Each intervention on transplanted kidney can bring a lot of emotional effect upon patients and their families, so it is mandatory for the surgeon to know each intricate details of procedure.
At first, we learned that insertion of ureteral catheter in transplanted kidney especially when kidney is affected by stone or other diseases is not so easy and perhaps it can be impossible, like in our case. If the surgeon is not able to insert the ureteral stent, it is better not to give up the procedure and continue it percutaneously.
Perhaps, sometimes attempting to insert a ureteral stent can be a waste of time. The transplanted kidney placed in pelvic fossa and the distance between skin and kidney was too much shorter than a normal kidney.10 The ultrasound was a useful guide to reach the kidney but discerning the exact point of calyx was a little difficult, because of that we preferred to inject contrast media to set all the structures of pyelocalyceal system.
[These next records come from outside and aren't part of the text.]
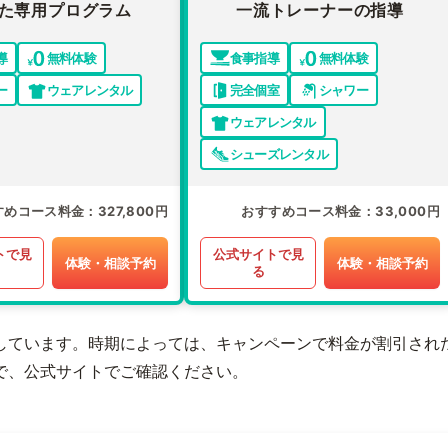
た専用プログラム
一流トレーナーの指導
導
無料体験
食事指導
無料体験
ー
ウェアレンタル
完全個室
シャワー
ウェアレンタル
シューズレンタル
すめコース料金
327,800円
おすすめコース料金
33,000円
トで見
公式サイトで見
体験・相談予約
体験・相談予約
る
しています。時期によっては、キャンペーンで料金が割引され
で、公式サイトでご確認ください。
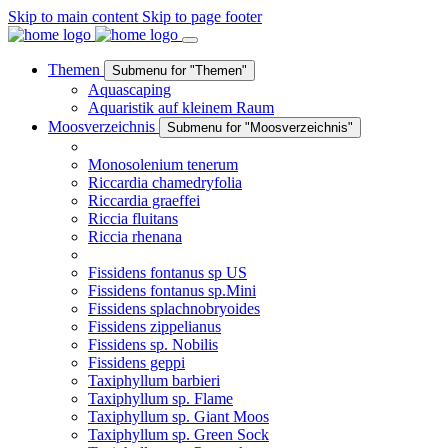
Skip to main content
Skip to page footer
Themen
Submenu for "Themen"
Aquascaping
Aquaristik auf kleinem Raum
Moosverzeichnis
Submenu for "Moosverzeichnis"
Monosolenium tenerum
Riccardia chamedryfolia
Riccardia graeffei
Riccia fluitans
Riccia rhenana
Fissidens fontanus sp US
Fissidens fontanus sp.Mini
Fissidens splachnobryoides
Fissidens zippelianus
Fissidens sp. Nobilis
Fissidens geppi
Taxiphyllum barbieri
Taxiphyllum sp. Flame
Taxiphyllum sp. Giant Moos
Taxiphyllum sp. Green Sock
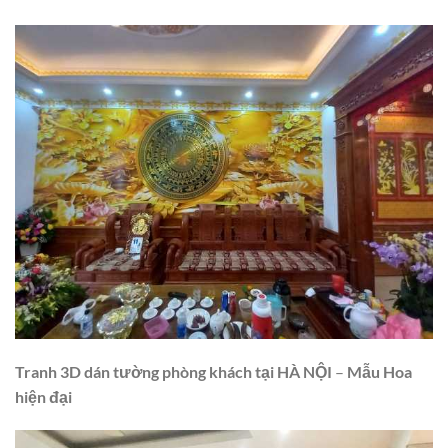
Tranh 3D dán tường phòng khách tại
HÀ NỘI
–
Mẫu
Hoa
hiện đại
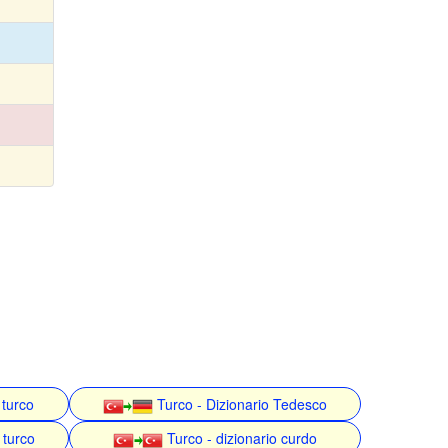
 turco
Turco - Dizionario Tedesco
 turco
Turco - dizionario curdo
We believe that the use of fluoroscopy for the access is more efficient than ultrasound and the surgeon is able to see the path apparently. On the other hand, injection contrast media helps the surgeon in finding again the calyx if it gets lost during the procedure.
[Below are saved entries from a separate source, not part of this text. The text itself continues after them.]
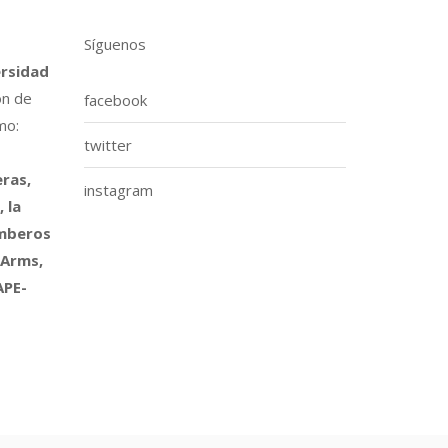
Síguenos
ersidad
ón de
facebook
mo:
twitter
ras,
instagram
 la
omberos
 Arms,
APE-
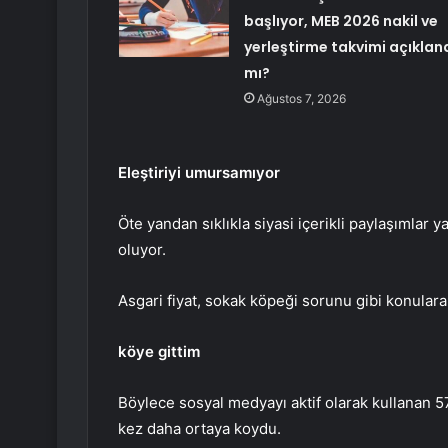
başlıyor, MEB 2026 nakil ve
yerleştirme takvimi açıklan
mı?
Ağustos 7, 2026
Eleştiriyi umursamıyor
Öte yandan sıklıkla siyasi içerikli paylaşımla
oluyor.
Asgari fiyat, sokak köpeği sorunu gibi konulara
köye gittim
Böylece sosyal medyayı aktif olarak kullanan 57
kez daha ortaya koydu.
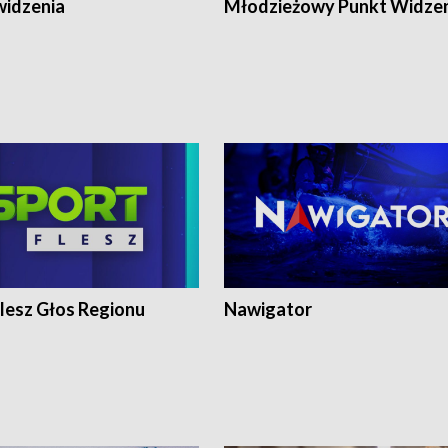
widzenia
Młodzieżowy Punkt Widze
lesz Głos Regionu
Nawigator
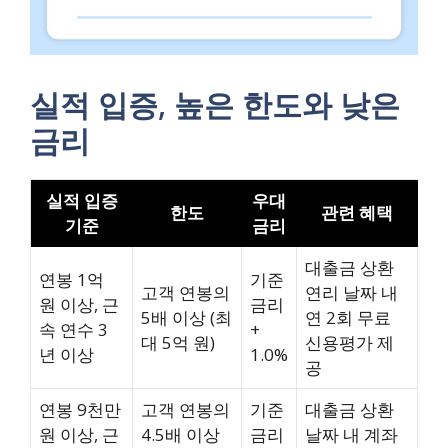
실적 입증, 높은 한도와 낮은
금리
실적 입증
우대
한도
관련 혜택
기준
금리
대출금 상환
연봉 1억
기준
고객 연봉의
연리 날짜 내
원 이상, 근
금리
5배 이상 (최
연 2회 무료
속 연수 3
+
대 5억 원)
신용평가 제
년 이상
1.0%
공
연봉 9천만
고객 연봉의
기준
대출금 상환
원 이상, 근
4.5배 이상
금리
날짜 내 계좌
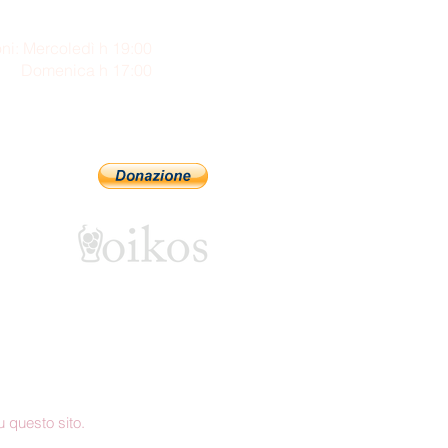
ni: Mercoledì h 19:00
enica h 17:00
Sostienici con PayPal
 questo sito.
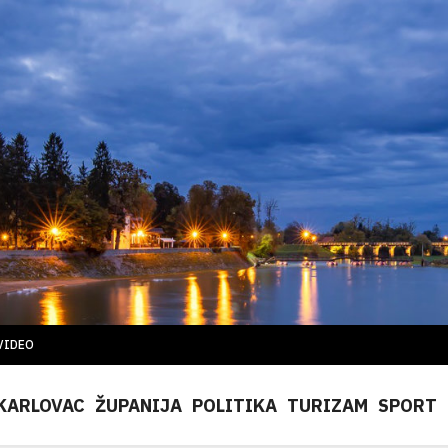
VIDEO
KARLOVAC
ŽUPANIJA
POLITIKA
TURIZAM
SPORT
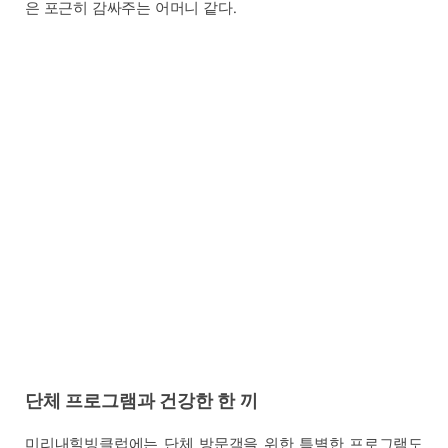
은 포근히 감싸주는 어머니 같다.
단체 프로그램과 건강한 한 끼
미리내힐빙클럽에는 단체 방문객을 위한 특별한 프로그램도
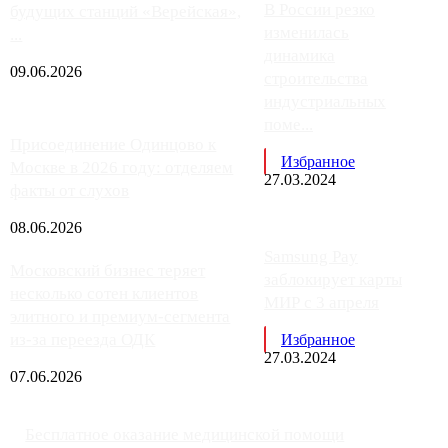
В России резко
будущих станций «Верейская»,
изменилась
...
динамика
09.06.2026
строительства
индустриальных
поме...
Присоединение Одинцово к
Избранное
Москве в 2026 году: отделяем
27.03.2024
факты от слухов
08.06.2026
Samsung Pay
Московский бизнес теряет
заблокирует карты
несколько сотен клиентов
МИР с 3 апреля
элитного и премиум-сегмента
из-за переезда ОДК
Избранное
27.03.2024
07.06.2026
Бесплатное оказание медицинской помощи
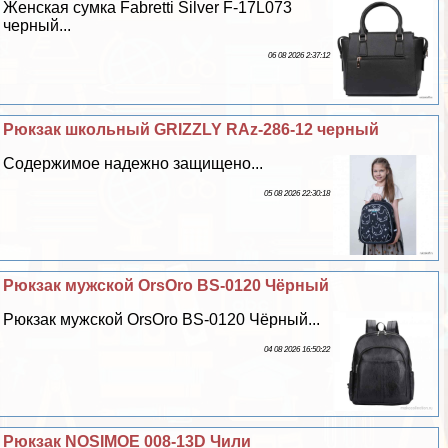
Женская сумка Fabretti Silver F-17L073
черный...
06 08 2026 2:37:12
Рюкзак школьный GRIZZLY RAz-286-12 черный
Содержимое надежно защищено...
05 08 2026 22:30:18
Рюкзак мужской OrsOro BS-0120 Чёрный
Рюкзак мужской OrsOro BS-0120 Чёрный...
04 08 2026 16:50:22
Рюкзак NOSIMOE 008-13D Чили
In our case, the patient had a large stone in the renal pelvis. We performed tubeless PCNL for him and remove the stone completely. By two months follow up, the patient was stone free without any complication.
We found the middle calyx was a good way to reach the pelvic, although at first, we entered the lower calyx by ultrasound guided procedure. During the procedure, we perceived that the transplanted kidney was a little more fragile than normal kidney, so we recommend to all endourologists to be careful during the procedure and be more gently on it.
Finally, PCNL in transplanted kidney is feasible and safe. The surgeon can perform tubeless PCNL case by case. Also, combine ultrasound and fluoroscopic guided PCNL in transplanted kidney makes the surgeon to enter the exact and better point into the calyx. Because of the fragility of transplanted kidney structures, the surgeon should be vigilant not to lacerate it.